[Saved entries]

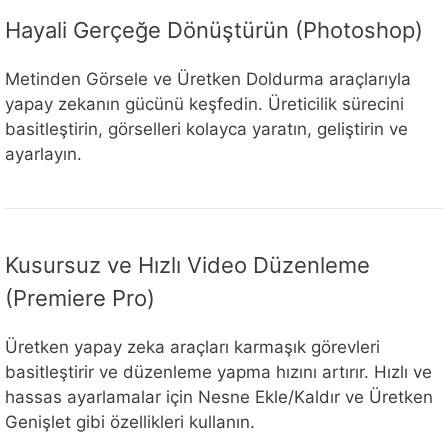
Hayali Gerçeğe Dönüştürün (Photoshop)
Metinden Görsele ve Üretken Doldurma araçlarıyla
yapay zekanın gücünü keşfedin. Üreticilik sürecini
basitleştirin, görselleri kolayca yaratın, geliştirin ve
ayarlayın.
Kusursuz ve Hızlı Video Düzenleme
(Premiere Pro)
Üretken yapay zeka araçları karmaşık görevleri
basitleştirir ve düzenleme yapma hızını artırır. Hızlı ve
hassas ayarlamalar için Nesne Ekle/Kaldır ve Üretken
Genişlet gibi özellikleri kullanın.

# What this task involves:
From the line with "hassas ayarlamalar için" to the final line of the entries above, return every line exactly as written.

# Response:
hassas ayarlamalar için Nesne Ekle/Kaldır ve Üretken
Genişlet gibi özellikleri kullanın.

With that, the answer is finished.